Five reasons why the future of EdTech will favour ecosystems
The EdTech market is growing fast. With expectations it will expand by 2.5 times between 2019 and 2025, this ‘big bang’ of investment and innovation could provide an expanding wealth of opportunity for educators large and small, as well as their own most important end customers – their students.
But it needs to be done right. With tech providers facing a choice between creating walled gardens that promote proprietary technology solutions or opening the door to integrating innovation from anywhere, there are two pathways that could create very different futures for tertiary education.
The big bang doesn’t belong in a bottle
An open EdTech ecosystem that encourages, supports and delivers the market’s best ideas and innovation through collaboration, integration and partnership is likely to take us further in the future – whether we are talking about the fortunes of a single tech customer or the sector as a whole.
This is not because one or another tech provider believes in this philosophy (although ReadyTech does), it’s because the reality of the world we’re entering as educators and technologists is one that favours flexible open architecture rather than the restrictions of a single platform provider.
Whether we’re talking about the diverse needs of a TAFE provider or university, or looking at the more niche, industry-driven needs of a Registered Training Organisation, allowing educators the freedom to curate the technology they want will ensure their universe can continue to expand.
There are a few factors here that are worth considering.
Speed
That education is changing at lightning speed might be painful for education providers to hear yet again, but it’s also the truth. We’ve only begun to see the ways technology will evolve how we conduct and manage education. This will require us to be ever more agile in the years ahead.
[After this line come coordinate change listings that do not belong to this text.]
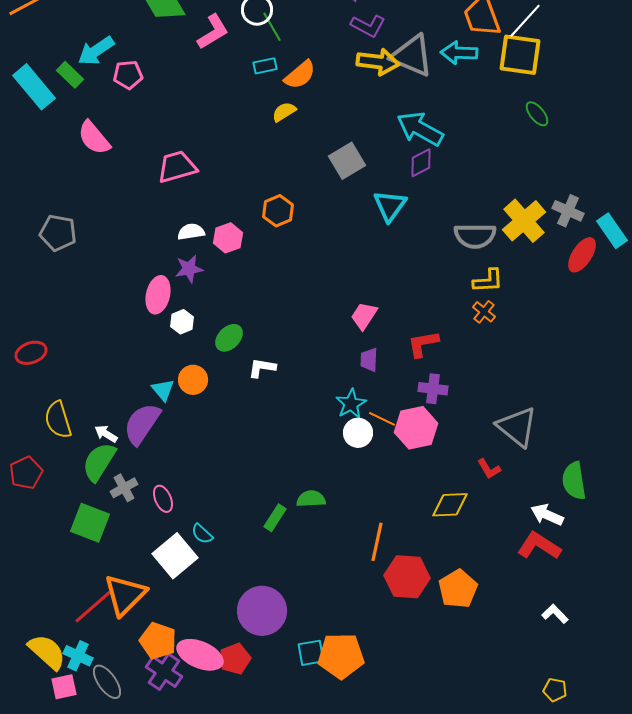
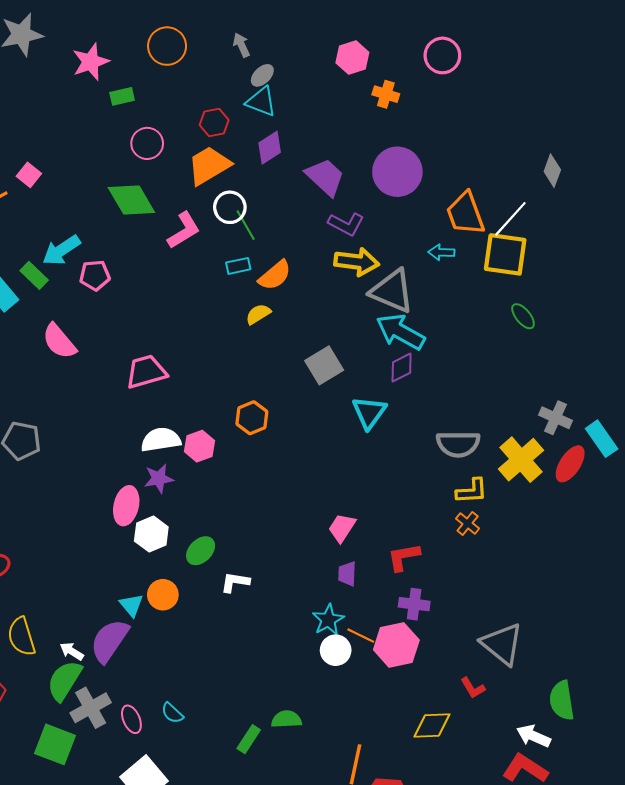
cyan arrow: (459, 53) -> (441, 252), size x0.7
gray triangle: (412, 56) -> (392, 291), moved
yellow cross: (524, 221) -> (521, 460), moved
white semicircle: (191, 232) -> (161, 440), size x1.4
white hexagon: (182, 322) -> (151, 534), size x1.4
gray cross: (124, 488) -> (91, 708), size x1.4
cyan semicircle: (202, 534) -> (172, 713), moved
The EdTech ecosystem has the advantage of travelling at the velocity of change itself, rather than having to play catch-up. By bringing the best technology available to the surface at any one time, being open to a wider ecosystem allows technologists and educators to adapt better and faster.
Innovation
Innovation isn’t easy to do when you’re stoppered in a bottle. It’s the product of fresh ideas, out-of-the box influences, genuine passion, experimentation, feedback, even failure. It’s this openness to integrating the new that ensures we avoid Clayton Christenson’s classic innovator’s dilemma.
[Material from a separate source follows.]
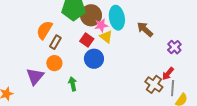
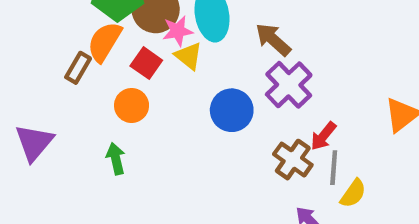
orange semicircle: (44, 30) -> (105, 42), moved
purple cross: (174, 47) -> (289, 85), moved, size x1.5
blue circle: (94, 59) -> (232, 110), moved
orange circle: (54, 63) -> (132, 105), moved

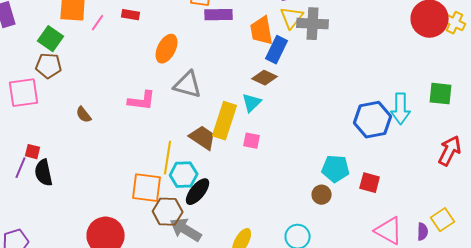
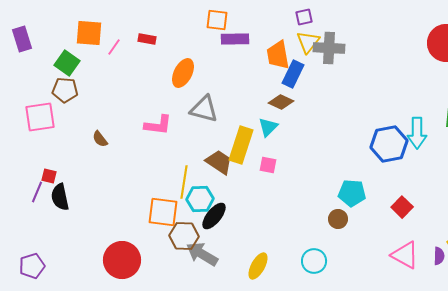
red square: (370, 183) -> (402, 207), moved, turned 30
Ecosystems as a whole have no need to impose the tyranny of the top-down. Instead, participants can take advantage of naturally occurring bottom-up innovation and channel those new ideas and solutions from the outside into working for providers as part of a single experience on the inside.
Talent
Educators considering their future technology people and skills needs don’t need to stop at the boundaries of their IT department. While the knowledge and skills of in-house teams are essential, providers will need the ‘team’ sitting outside their organisation as much as the one sitting in it.
With an ecosystem approach to talent, we foster the ability of organisations to make boundaries more porous and work collaboratively with people inside and outside to support projects, plug gaps, seek advice and engineer solutions. We give tap a much bigger source of technology expertise.
Value
Even a well-intentioned single platform provider can never do everything as well as carefully selected and integrated best-of-breed solutions. While there are advantages of a platform that integrates everything (or as much as possible) the value it delivers will always be compromised.
Whether this is building a non-optimal solution for the sake of building everything, or taking longer to bring value to the customer due to the restrictions of an internal roadmap and development team, customers realise less value over time than having the ability to access best-of-breed options.
Risk
Taking a single platform approach to the future is agreeing to a subtle form of vendor lock-in. While you might seemingly be free to walk down the road to a new provider, while you are tied to the priorities of a single vendor roadmap you are essentially paying a high opportunity cost.
When we close off exposure to the wider EdTech ecosystem, we miss out on the best-of-breed technologies the market is creating and supplying that may be more attuned to the needs of individual providers, which an open ecosystem approach could deliver continually as added value.